The group of students, under the direction of trial team coach Cherie Metcalf, held a mock trial in the court room normally used by Jefferson County Common Pleas Judge Michelle Miller. The students were divided into the defense and prosecution and made arguments against one another.

The students are preparing to compete in the 38th annual Ohio High School Mock Trial Competition on Jan. 23. Due to COVID-19, the competition trial will be held via video conference this year, but Metcalf wanted the students to experience the courtroom. The mock trial Wednesday was a practice run for the students.

“They’re learning their rights and responsibilities as citizens and it is rewarding to see students move on and study law and become attorneys,” Metcalf, who has been coaching the mock trial team for more than 20 years, said.

“The students learn to listen well, react and take notes. It teaches them to be critical thinkers.”

The students are not yet sure who their competition will be in the opening round on Jan. 23. Big Red’s defense team will square off against the prosecution from their competitor and the Big Red prosecution against the competitor’s defense.

The competition will be decided by a panel of three judges and, in order to move on, both teams from the same school must prevail.

While Miller was not in attendance, Jefferson County Prosecutor Jane Hanlin presided over the practice proceeding and offered the students her feedback.

She was encouraged to see the youth interested in learning about the legal system.

“It just makes my heart happy,” Hanlin said. “I would love see more and more young people going into law. There is such a need for good lawyers and good advocates right now. Whether they are arguing on behalf of the state or behalf of the defendants, the whole system doesn’t work unless there are good lawyers on each side.

“These students are learning great public speaking skills, great advocacy skills, and, whether they are going onto to law school or not, they are going to know how to make an argument and persuade people that what they’re arguing is correct.”

The students interest and knowledge displayed during the mock proceeding impressed the veteran prosecutor.

“They are very well informed. They will e-mail questions and their e-mail questions are very good and very thoughtful,” Hanlin said. “They have spent countless hours going through these statements and picking out little parts of the argument that support their position one way or the other. That’s not an easy thing for young people to do.

“These kids are the type of kids that are always involved in lots of extracurricular activities, and they have spent hundreds of hours getting ready for this competition, so I could not be prouder.”

For the students, getting feedback from a prosecutor and experiencing the events in the courtroom was a welcome experience.

“It was such a great experience to be able to run through it in an actual courtroom,” said Olivia Reese, who was one of the defense attorneys and said she is considering studying law. “It was absolutely amazing to get (Hanlin’s) feedback. She gives such great advice and it was really awesome hearing what she had to say.

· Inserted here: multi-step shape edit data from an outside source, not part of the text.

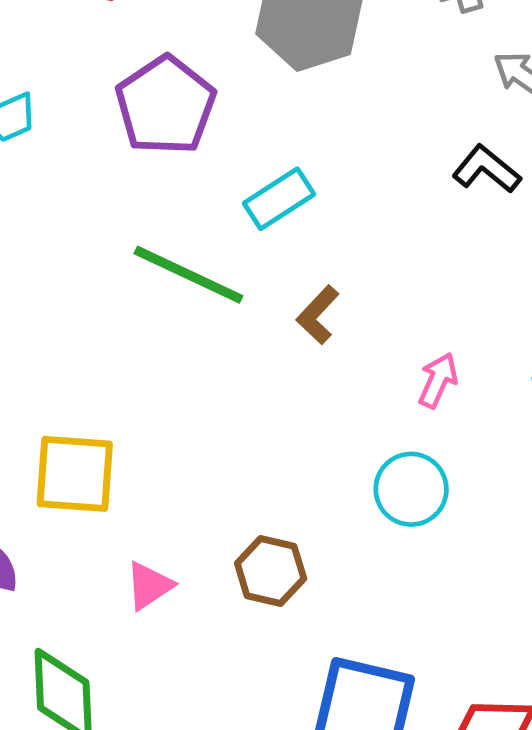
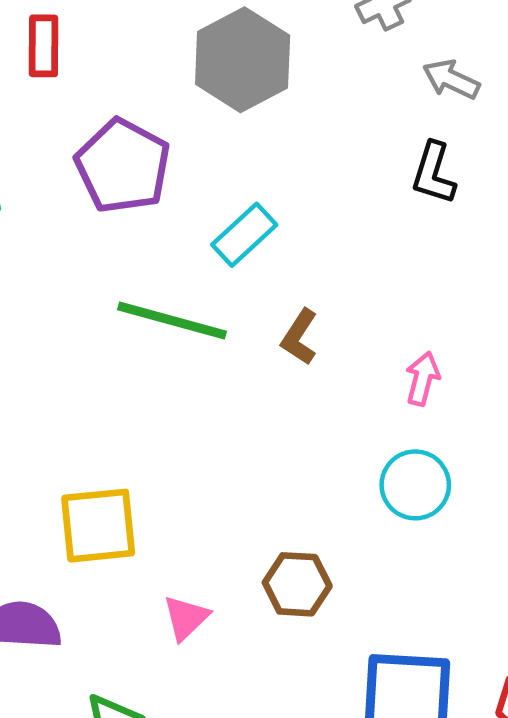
black L-shape: (486, 169) -> (434, 173), turned -102

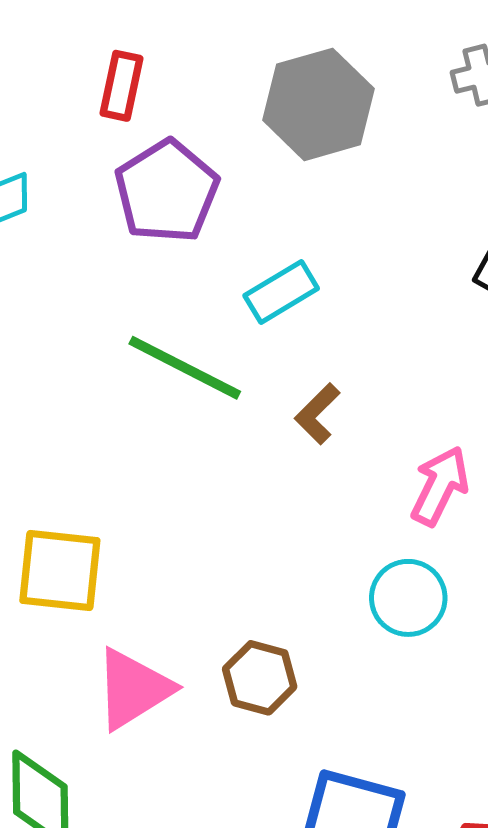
red rectangle: (44, 46) -> (122, 86), moved
pink arrow: (423, 379) -> (440, 486), size x1.4
pink triangle: (186, 618) -> (133, 689), size x1.6

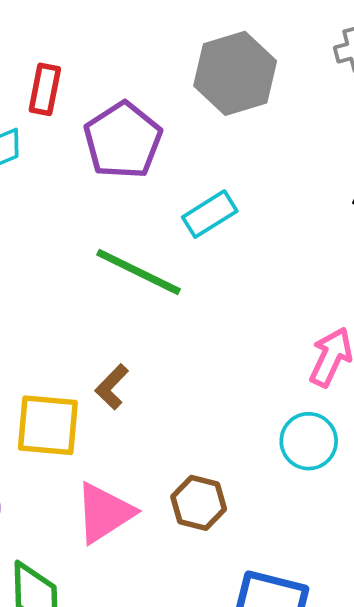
red rectangle: (122, 86) -> (45, 89), moved
brown L-shape: (317, 414) -> (112, 387), moved

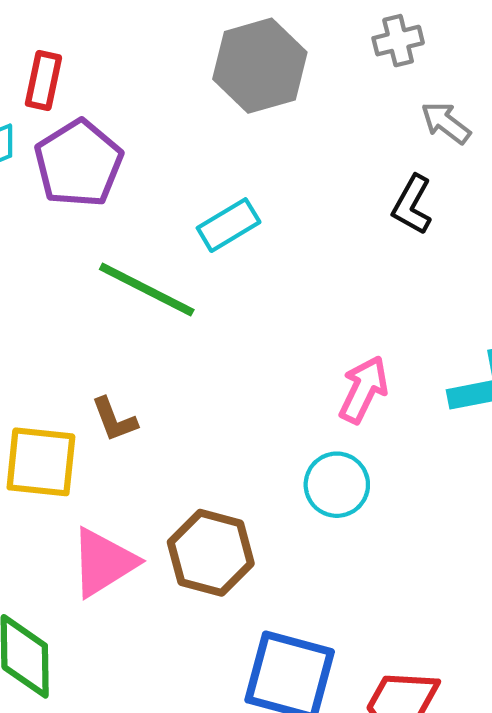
purple pentagon: (123, 140) -> (79, 163), moved
brown L-shape: (112, 387) -> (114, 420), turned -66
brown hexagon: (199, 503) -> (211, 553), size x1.4

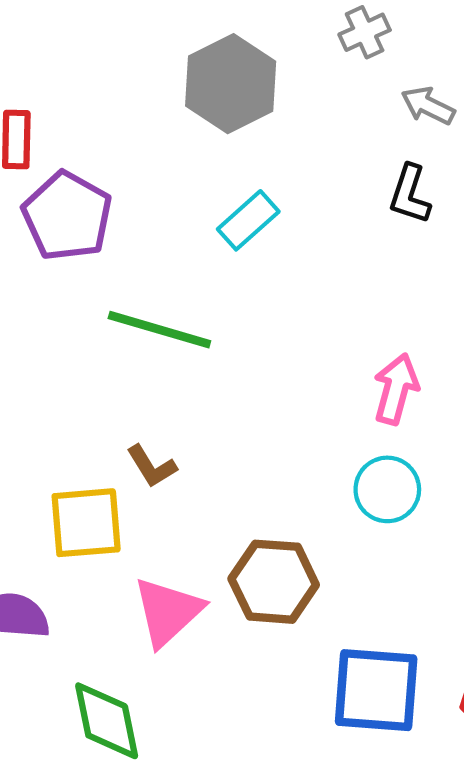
cyan rectangle: (229, 225) -> (248, 220), moved

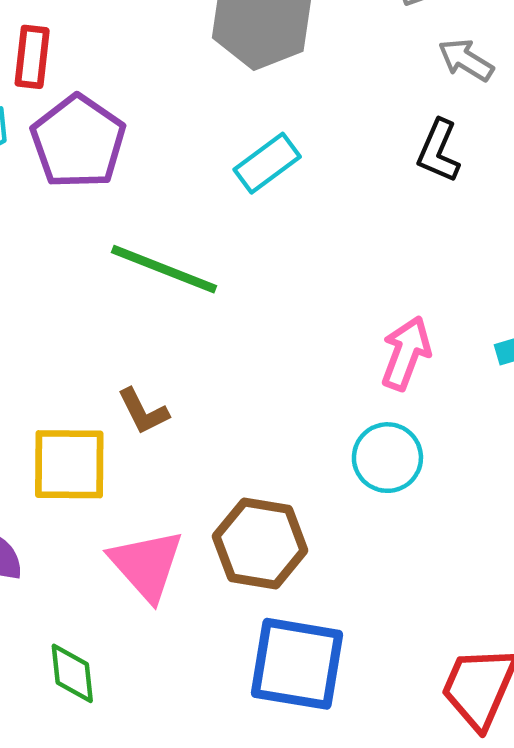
pink triangle: (168, 612) -> (146, 565), turned -34
blue square: (376, 690) -> (297, 664), moved
green diamond: (107, 721) -> (72, 673), size x0.7

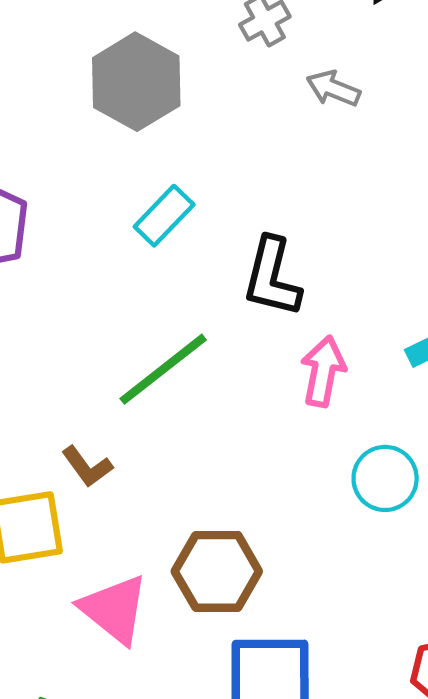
black L-shape: (439, 151) -> (272, 277), moved, size x1.4
green line: (164, 269) -> (163, 369), moved, turned -50
cyan circle: (387, 458) -> (385, 478), moved

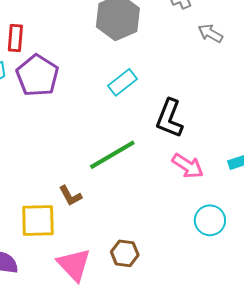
pink arrow: (323, 371) -> (188, 166), turned 104
brown hexagon: (217, 571) -> (125, 253), size x0.7

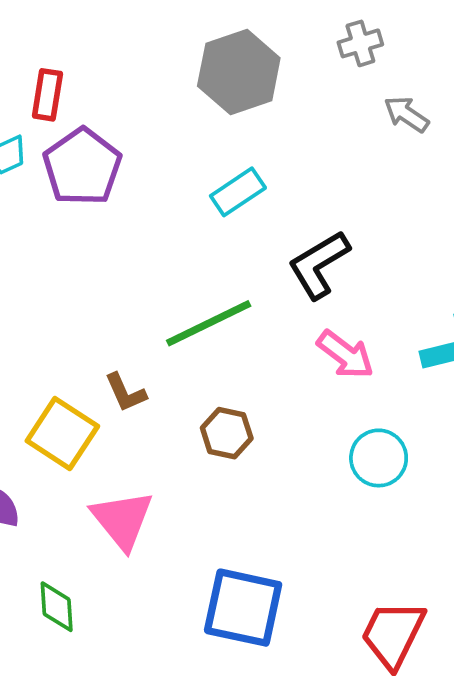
black L-shape: (169, 118) -> (319, 265), turned 33
yellow square: (38, 221) -> (62, 433), turned 30
brown hexagon: (125, 253) -> (227, 433), moved

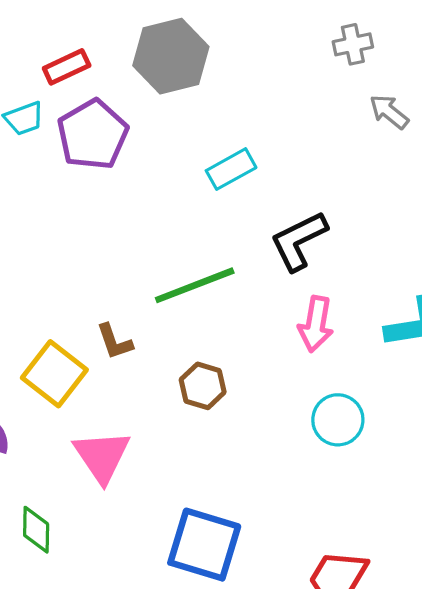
gray hexagon: (239, 72) -> (171, 56), moved
red rectangle: (47, 95) -> (67, 67), turned 51
pink arrow: (345, 355) -> (316, 324), turned 58

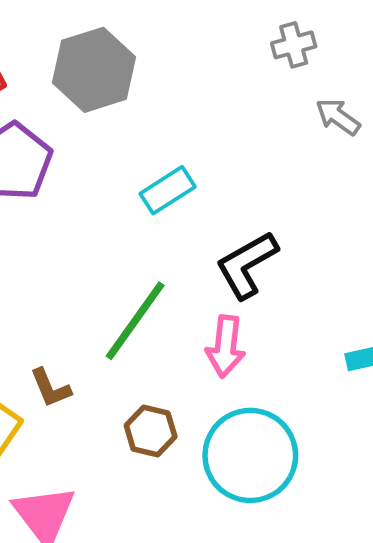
green line: (195, 285) -> (135, 321), turned -30
pink arrow: (316, 324) -> (226, 346), moved
cyan circle: (338, 420) -> (250, 455), moved, size x1.6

“Mrs. Metcalf is amazing, I’m so thankful for her and doing all this for us. This mock trial is such a great experience.”

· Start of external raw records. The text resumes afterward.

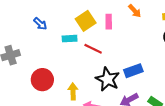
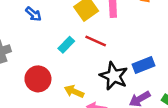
cyan rectangle: (70, 39) -> (66, 45), moved, turned -40
yellow arrow: (73, 91) -> (74, 91), turned -63

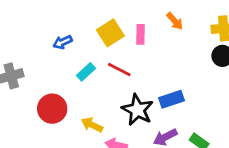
blue arrow: (33, 14) -> (63, 42), moved, turned 112

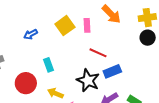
orange arrow: (175, 21) -> (111, 14), size x1.5
red line: (119, 70) -> (98, 53), moved
cyan rectangle: (86, 72) -> (49, 65), moved, turned -64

Kiera O’Brien, who played the part of a witness, is interested in following her parents footsteps as attorneys.

“I think it’s a good experience to get to do this in the courtroom,” she said. “I want to be a lawyer when I’m older, so I think this experience is helping me. It was good to hear what (Hanlin) had to say, it helps a lot.”

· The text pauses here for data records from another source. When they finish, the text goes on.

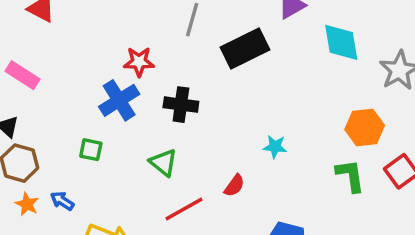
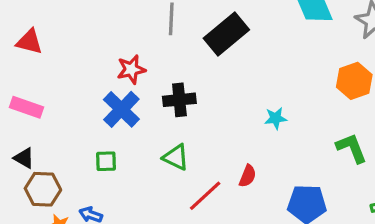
green L-shape: (350, 176) -> (351, 148), moved
red semicircle: (234, 186) -> (248, 176), moved

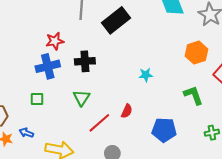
blue cross: (121, 109) -> (48, 66), turned 30
green triangle: (176, 157) -> (82, 98), turned 36

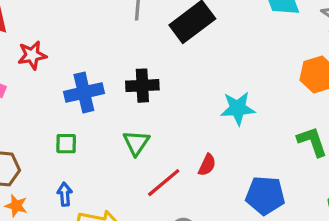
red star: (55, 41) -> (32, 55), moved
cyan star: (146, 75) -> (238, 108), size x1.5
blue arrow: (26, 133) -> (65, 194), moved, turned 64

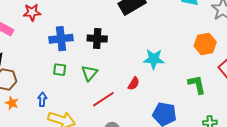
green square: (66, 144) -> (60, 70), moved
red semicircle: (207, 165) -> (134, 84), moved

The case portrayed in the 2021 trial is a motion to dismiss a plea agreement in a murder case based on the recanting of a statement by a witness.

Wednesday’s practice trial lasted for nearly two hours with approximately 20 minutes of detailed feedback from Hanlin for the students.

Reese and Abigail Gilman portrayed defense attorneys while their witnesses were Gabriella Carrocci, Gracie Jackson and O’Brien.

Emma Chancio and Lindsay Busby portrayed the prosecution, with their witnesses being Alexandria Miller and Hannah Winkler. Kristen DiMarzio portrayed the bailiff and timekeeper.